Fleisch ist mein Gemüse
Deutschland 2008, Laufzeit: 101 Min., FSK 12
Regie: Christian Görlitz
Darsteller: Heinz Strunk, Oliver Bröcker, Maxim Mehmet, Susanne Lothar, Jona Mues, Rocko Schamoni, Andreas Schmidt
Hamburg-Harburg gegen Mitte der 80er Jahre: Der junge Heinz Strunk hat schlimme Akne, eine nervenkranke Mutter, und seine Nachbarin ist dick und depressiv. Statt wie erträumt als Musikproduzent zu arbeiten, schlägt er sich als Saxophonist der Mucker-Kapelle "Tiffanys" durch.

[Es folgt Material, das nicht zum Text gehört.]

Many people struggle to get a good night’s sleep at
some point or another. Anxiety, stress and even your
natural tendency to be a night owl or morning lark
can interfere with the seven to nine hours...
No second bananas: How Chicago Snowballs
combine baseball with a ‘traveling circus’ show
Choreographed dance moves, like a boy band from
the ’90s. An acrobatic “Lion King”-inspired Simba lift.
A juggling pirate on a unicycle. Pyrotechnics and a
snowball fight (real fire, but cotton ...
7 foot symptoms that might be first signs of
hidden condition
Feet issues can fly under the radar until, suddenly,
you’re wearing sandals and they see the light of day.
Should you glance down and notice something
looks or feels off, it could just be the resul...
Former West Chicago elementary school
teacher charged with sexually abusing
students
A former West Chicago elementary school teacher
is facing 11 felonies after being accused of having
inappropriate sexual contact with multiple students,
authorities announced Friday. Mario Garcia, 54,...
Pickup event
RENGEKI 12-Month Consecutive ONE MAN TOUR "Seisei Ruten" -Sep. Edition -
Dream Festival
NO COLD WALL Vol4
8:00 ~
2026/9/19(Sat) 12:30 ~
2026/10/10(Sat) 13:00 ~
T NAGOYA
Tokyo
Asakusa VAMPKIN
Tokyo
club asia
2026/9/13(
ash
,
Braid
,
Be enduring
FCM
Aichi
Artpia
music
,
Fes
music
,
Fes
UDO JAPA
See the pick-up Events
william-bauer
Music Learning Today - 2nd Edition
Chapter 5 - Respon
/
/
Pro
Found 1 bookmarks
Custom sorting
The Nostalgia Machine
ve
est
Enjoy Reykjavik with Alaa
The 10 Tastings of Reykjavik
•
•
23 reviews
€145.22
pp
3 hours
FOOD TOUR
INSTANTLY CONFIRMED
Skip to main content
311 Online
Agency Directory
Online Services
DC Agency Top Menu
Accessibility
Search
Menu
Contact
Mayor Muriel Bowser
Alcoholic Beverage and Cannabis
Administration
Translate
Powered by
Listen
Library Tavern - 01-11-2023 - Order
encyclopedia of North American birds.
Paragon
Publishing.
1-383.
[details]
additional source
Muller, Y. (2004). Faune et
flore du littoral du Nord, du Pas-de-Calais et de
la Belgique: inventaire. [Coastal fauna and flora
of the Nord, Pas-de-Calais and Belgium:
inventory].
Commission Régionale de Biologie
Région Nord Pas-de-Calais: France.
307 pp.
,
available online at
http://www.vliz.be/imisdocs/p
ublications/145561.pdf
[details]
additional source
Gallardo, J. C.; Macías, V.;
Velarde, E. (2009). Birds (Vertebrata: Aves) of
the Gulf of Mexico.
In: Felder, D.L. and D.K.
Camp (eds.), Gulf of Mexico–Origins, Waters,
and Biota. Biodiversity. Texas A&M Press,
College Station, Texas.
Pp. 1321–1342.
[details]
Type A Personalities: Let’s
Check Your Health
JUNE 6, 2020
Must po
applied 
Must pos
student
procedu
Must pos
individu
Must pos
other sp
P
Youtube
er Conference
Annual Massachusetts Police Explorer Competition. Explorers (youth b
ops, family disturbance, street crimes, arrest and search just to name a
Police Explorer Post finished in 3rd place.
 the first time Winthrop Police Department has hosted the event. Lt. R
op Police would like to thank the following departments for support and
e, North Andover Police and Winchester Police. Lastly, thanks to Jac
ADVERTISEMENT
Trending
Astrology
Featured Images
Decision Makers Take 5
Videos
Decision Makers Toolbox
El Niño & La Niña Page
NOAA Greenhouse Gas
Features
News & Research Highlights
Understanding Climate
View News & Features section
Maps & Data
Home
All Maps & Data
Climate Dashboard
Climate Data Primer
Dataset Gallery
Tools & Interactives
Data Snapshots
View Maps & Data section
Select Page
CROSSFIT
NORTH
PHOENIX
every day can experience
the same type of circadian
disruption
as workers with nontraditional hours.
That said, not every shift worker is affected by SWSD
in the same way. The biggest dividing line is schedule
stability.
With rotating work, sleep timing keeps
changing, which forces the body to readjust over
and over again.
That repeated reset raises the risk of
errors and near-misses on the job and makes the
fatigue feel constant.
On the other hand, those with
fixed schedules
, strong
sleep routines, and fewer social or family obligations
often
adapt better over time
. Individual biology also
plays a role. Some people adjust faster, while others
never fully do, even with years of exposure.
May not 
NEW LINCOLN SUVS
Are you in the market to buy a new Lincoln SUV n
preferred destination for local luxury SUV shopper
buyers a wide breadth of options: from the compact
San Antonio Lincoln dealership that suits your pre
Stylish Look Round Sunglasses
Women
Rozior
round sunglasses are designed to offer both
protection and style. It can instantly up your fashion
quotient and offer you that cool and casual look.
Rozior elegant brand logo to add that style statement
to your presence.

Komik ist Wahrheit und Schmerz. Oder einfacher: Humor ist, wenn man trotzdem lacht. Leider wird diese Weisheit zumeist wenig ernst genommen. Genügend Beweise dafür finden sich im Comedy-Fun-Unsinn, den die Medien hierzulande hervorbringen. Dass es auch anders geht, hat Heinz Strunk (nicht nur) mit seinem Roman "Fleisch ist mein Gemüse" gezeigt. Hier kommt die Komik aus der Wahrhaftigkeit des Tragischen und steht damit in bester Tradition von Loriot, Heinz Erhard und Helge Schneider.
Die Verfilmung entpuppt sich als eine Mischung aus Coming of Age-Geschichte und Heimatfilm. "Coming of Age" deshalb, weil es hier um jemanden geht, der sich trotz oder gerade wegen aller Widrigkeiten weiterentwickelt, und Heimatfilm, weil es um das Leben in der kleinbürgerlichen Welt von Hamburg-Harburg und den Schützenfesten im Umland geht.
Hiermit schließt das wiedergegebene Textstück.